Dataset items
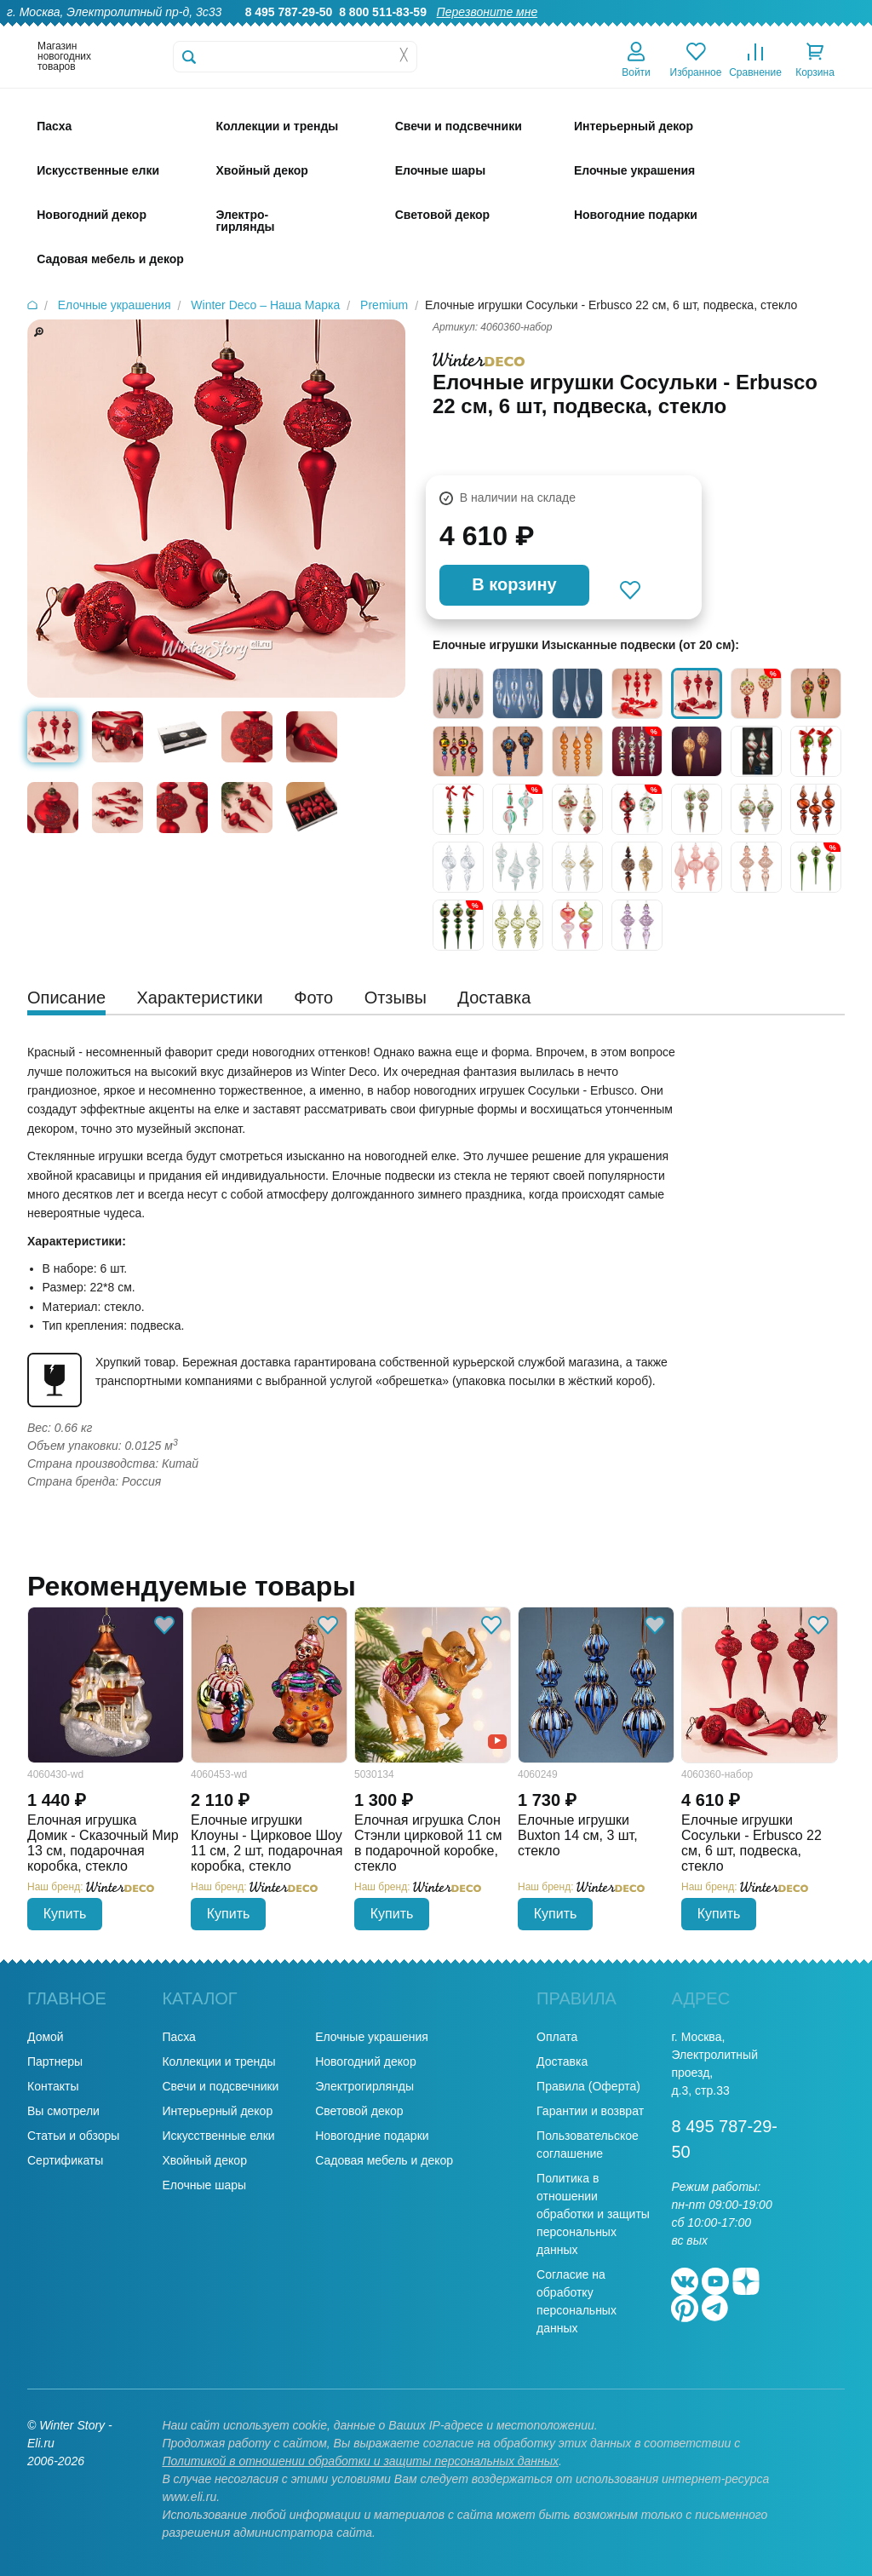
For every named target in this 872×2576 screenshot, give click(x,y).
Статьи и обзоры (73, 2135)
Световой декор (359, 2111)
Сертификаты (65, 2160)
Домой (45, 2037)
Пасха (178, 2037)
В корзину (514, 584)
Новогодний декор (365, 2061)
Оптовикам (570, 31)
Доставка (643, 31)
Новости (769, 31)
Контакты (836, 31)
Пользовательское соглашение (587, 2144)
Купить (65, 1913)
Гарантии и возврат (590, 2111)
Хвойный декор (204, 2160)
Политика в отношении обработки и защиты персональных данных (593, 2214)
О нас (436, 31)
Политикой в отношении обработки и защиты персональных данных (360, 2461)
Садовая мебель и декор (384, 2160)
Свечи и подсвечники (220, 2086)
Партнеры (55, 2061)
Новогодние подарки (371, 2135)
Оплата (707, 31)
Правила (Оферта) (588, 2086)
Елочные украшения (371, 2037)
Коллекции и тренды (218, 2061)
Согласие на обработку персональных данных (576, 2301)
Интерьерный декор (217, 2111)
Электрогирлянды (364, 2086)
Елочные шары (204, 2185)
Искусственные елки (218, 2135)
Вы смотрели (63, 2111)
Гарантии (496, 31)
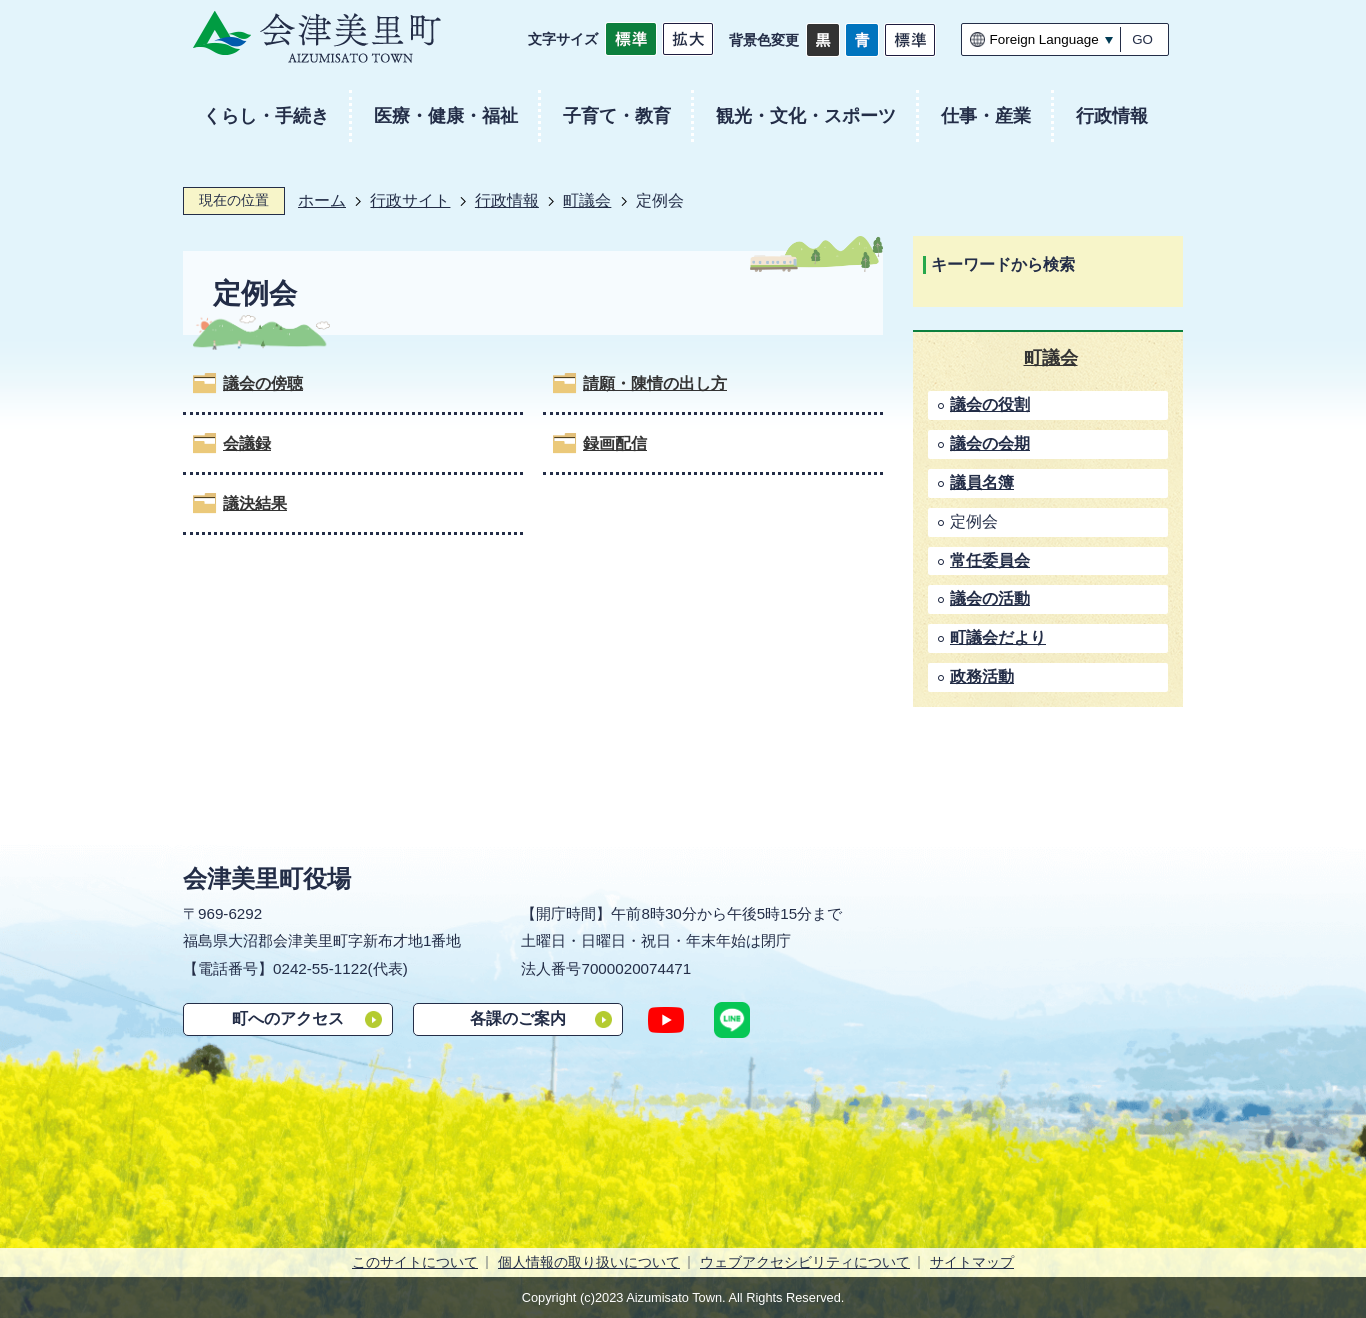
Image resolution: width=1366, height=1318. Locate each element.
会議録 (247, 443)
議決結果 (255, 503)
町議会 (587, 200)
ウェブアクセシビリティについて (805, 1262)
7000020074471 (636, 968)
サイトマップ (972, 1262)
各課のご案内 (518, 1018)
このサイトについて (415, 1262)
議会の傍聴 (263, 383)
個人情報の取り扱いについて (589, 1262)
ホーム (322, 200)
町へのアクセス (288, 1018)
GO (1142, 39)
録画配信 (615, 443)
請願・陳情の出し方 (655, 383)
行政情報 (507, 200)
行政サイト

Problem –
If a line in the data above contains "декор", return that line.

Task output –
Световой декор (359, 2111)
Новогодний декор (365, 2061)
Хвойный декор (204, 2160)
Садовая мебель и декор (384, 2160)
Интерьерный декор (217, 2111)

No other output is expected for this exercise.